CrowdTwist
- Type: Private Company
- Founded: 1 August 2009
- Fate: Purchased by Oracle
- Headquarters: New York City
- Area served: Worldwide
- Key people: Scott Matthews (CEO) Josh Bowen (Co-Founder & Chief Corporate Development Officer)
- Website: www.crowdtwist.com

= CrowdTwist =

CrowdTwist was a privately held company headquartered in New York City, purchased by Oracle in 2019. Oracle CrowdTwist was a SaaS based omni-channel loyalty and analytics platform designed to allow marketers to acquire, engage and retain customers. The information gathered by CrowdTwist could be used and analyzed by companies to create customer profiles on both an individual and macro level. CrowdTwist investors included StarVest Partners, SoftBank Capital, Fairhaven Capital, KBS+P Ventures and Bertelsmann Digital Media Investments. Scott Matthews served as CrowdTwist's chief executive officer.

==History==

===Beginnings===
CrowdTwist was founded in August 2009 by Irving Fain, Josh Bowen and Mike Montero. Fain and Bowen previously worked together at Clear Channel Digital, where Bowen was in charge of analytics and Fain oversaw the company's digital marketing and social platforms. They also supervised Clear Channel's marketing loyalty program. While at Clear Channel, the two decided to create a brand loyalty program that would encompass both online and offline activities. Bowen, in his previous work at MTV, had realized that few music artists truly knew their fans and believed a loyalty platform could solve that.

The platform was originally conceived as a way for musicians to better connect with their fans. While planning the business, Fain and Bowen met Mike Montero. Montero had previously founded and sold two startup companies, Fotolog.net and Community Connect Inc. He joined the company as chief technology officer. CrowdTwist launched in 2010.

===Techstars===
In late 2011, CrowdTwist was accepted into the inaugural class of the Techstars NYC program. Techstars is a startup accelerator that awards selected startups up to $18,000 in seed funding, three months of mentorship from successful entrepreneurs and investors, and the opportunity to pitch to angel investors and venture capitalists at the end of the program. CrowdTwist developed and expanded its program offerings through its participation in Techstars. The company was also featured on Bloomberg Television's TechStars reality show in 2011.

==Platform==
CrowdTwist was a white label omni-channel customer loyalty and data analytics platform. The platform provided brands with visibility into their customers' activities across digital, social, mobile and transactional channels. When customers joined a loyalty program, their interactions with the brand across their social engagement, purchases and email activities were logged in their loyalty profile. Customers then accrued points for actions that benefited a brand, such as when they purchased a product, liked a Facebook profile, or subscribed to email notifications. Those points could be redeemed for rewards designed to increase a customer's brand loyalty. Examples of rewards include VIP concert tickets, brand merchandise and store coupons.
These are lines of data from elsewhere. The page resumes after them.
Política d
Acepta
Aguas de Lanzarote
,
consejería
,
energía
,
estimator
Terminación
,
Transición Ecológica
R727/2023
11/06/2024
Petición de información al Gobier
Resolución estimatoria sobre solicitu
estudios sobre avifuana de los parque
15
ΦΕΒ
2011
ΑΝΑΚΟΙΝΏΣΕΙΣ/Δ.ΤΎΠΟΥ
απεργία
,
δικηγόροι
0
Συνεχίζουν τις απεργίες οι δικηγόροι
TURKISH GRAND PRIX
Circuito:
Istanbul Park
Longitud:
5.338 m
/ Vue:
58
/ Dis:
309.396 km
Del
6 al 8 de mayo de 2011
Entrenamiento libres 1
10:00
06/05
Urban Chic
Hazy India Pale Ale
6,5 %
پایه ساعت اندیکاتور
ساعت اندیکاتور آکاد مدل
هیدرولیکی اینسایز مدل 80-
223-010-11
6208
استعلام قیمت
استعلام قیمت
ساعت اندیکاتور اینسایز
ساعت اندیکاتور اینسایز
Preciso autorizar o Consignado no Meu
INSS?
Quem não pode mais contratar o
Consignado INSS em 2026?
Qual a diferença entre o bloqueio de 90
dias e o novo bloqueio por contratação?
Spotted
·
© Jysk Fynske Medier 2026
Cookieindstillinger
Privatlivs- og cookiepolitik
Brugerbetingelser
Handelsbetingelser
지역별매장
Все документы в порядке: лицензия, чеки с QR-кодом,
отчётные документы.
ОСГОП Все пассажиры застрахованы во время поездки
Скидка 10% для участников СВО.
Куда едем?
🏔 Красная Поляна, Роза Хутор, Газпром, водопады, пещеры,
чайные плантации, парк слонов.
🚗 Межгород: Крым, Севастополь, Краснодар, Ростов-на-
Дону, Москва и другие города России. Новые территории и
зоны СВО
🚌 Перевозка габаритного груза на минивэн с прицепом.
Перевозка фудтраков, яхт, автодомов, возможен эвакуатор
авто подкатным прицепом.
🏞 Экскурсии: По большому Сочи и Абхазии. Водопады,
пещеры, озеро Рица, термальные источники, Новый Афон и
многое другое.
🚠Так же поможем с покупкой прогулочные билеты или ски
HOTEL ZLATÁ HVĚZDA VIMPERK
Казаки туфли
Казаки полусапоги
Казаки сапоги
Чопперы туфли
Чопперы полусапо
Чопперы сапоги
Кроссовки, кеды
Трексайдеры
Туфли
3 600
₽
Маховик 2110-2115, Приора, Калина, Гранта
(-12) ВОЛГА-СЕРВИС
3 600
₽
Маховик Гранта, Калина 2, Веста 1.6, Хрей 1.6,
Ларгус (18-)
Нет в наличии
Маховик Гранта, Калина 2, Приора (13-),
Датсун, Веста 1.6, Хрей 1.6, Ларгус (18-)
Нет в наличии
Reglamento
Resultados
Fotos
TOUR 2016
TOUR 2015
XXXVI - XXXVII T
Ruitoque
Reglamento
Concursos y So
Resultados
With CrowdTwist, companies could analyze captured data to help clients understand their customers and personalize marketing efforts. The platform tracked customer attributes such as age, gender, location, social influence, recent online activity and online purchasing history. The information collected by CrowdTwist could help companies build consumer profiles and tailor their marketing and customer engagement programs.

==Funding==
CrowdTwist raised $6 million in Series A funding in September 2011 led by SoftBank Capital and Fairhaven Capital with participation from KBS+P Ventures, Bertelsmann Digital Media Investments and several individual investors.
In June 2014 CrowdTwist raised $9 million in Series B funding led by StarVest Partners. All existing investors, including SoftBank Capital and Fairhaven Capital contributed to the Series B funding round. The company has raised a total of $20 million to date.

==Clients & partners==
CrowdTwist has a variety of clients ranging from Fortune 100 and 500 companies in industries such as retail, consumer packaged goods, financial services, entertainment and travel. Former clients included TOMS, Ubisoft, Bealls, VIZIO, Gatorade, Steve Madden, Blu eCigs, 24 Hour Fitness, Sony Music, Zumiez, Pepsi, The X Factor, Marvel Entertainment, and L'Oréal.

== Acquisition by Oracle ==
On 2 October 2019, Oracle announced that it has signed an agreement to acquire CrowdTwist. The platform became part of Oracle Advertising and Customer Experience.